Chico detto Pelo

Pubblicato il 29 maggio 2016 da antonella landi

Con gli animali è come con le persone: esistono i colpi di fulmine, l’antipatia a pelle, la paziente sopportazione, l’educato evitarsi. Basta un’annusata, uno sfregamento, un colpetto di naso umido, e tutto appare immediatamente chiaro.
Di Chico m’innamorai prima ancora di vederlo di persona. Nella foto che lo ritraeva troneggiava un ammasso di pelo nero e bianco lungo e vaporoso. A nulla valse che la sua Umana me ne parlasse come di un caratteraccio. Chico era fighissimo: dovevo conoscerlo prima possibile.
Il nostro fu un approccio blando e affettivamente univoco: io lo pedinavo chiamandolo Pelo con la voce falsettata, lui mi scansava con superba accuratezza scricchiolando di fastidio.
Si accorse di me ed apprezzò la mia esistenza solo quando la sua famiglia partì per le vacanze e io (insieme ad altre amiche di fiducia) fui scelta per la sua cura quotidiana. Incredibile come lo spaccio di buon cibo agevoli l’insorgere di stretti legami affettivi con un gatto. Adesso Pelo mi aspettava a zampe aperte e mi ronzava intorno come mettevo piede in casa sua.
Un giorno si ammalò.
“Ha un tumore: dovranno amputargli la zampina destra” mi disse la sua Umana.

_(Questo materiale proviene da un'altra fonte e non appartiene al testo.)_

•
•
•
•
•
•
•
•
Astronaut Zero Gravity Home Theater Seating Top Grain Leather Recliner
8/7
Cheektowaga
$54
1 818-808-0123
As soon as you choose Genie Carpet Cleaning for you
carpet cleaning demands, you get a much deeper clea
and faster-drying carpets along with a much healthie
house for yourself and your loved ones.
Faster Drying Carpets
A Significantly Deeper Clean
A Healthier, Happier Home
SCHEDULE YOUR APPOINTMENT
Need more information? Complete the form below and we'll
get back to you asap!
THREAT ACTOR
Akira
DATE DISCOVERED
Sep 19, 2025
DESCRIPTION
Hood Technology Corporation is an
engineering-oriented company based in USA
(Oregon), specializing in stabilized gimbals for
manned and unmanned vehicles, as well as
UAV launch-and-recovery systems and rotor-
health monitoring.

Dopo l’intervento, Pelo mutò di carattere. Abbandonata la sua genetica vocazione all’eremitaggio, si fece più sociale e prese a frequentare il computer e chi ci lavorava. Si stendeva dietro lo schermo, contemplava il vuoto cosmico e (certamente) s’interrogava sugli eterni perché dell’esistenza.
Di tutti i componenti della famiglia a cui apparteneva, Pelo prediligeva l’Imperatore, ossia il capofamiglia. Costui, dal canto proprio, soleva definirlo “il mio unico amico”: insieme condividevano il bagno dei maschietti e il desco serale spesso tardo.

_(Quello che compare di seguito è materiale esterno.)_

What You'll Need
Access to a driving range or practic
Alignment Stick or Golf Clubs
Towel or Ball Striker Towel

Un giorno sul corpo di Pelo presero a spuntare nuovi bubboni. Crescevano e si moltiplicavano con virulenza lasciando increduli familiari, visitatori, e lui medesimo.
“Sono metastasi: ne è pieno” mi spiegò Umana.
La fase finale della lunga e felice vita di Pelo è stata vivacizzata dall’ingresso in casa di Bagheera, una micia completamente nera, schizzata e impulsiva. Costei ha regolarmente vanificato i tentativi di riposo e scientificamente compromesso il concetto di quieto vivere con salti, agguati e piroette.
Ma Pelo ha sopportato tutto, perché ha capito che tutto è stato fatto per il bene del suo corpo e del suo cuore. Un cuore grande e resistente, che ha smesso di battere qualche notte fa.
Chi trova eccessivo il dolore che si prova per la scomparsa di un animale, non ha mai vissuto accanto a un animale.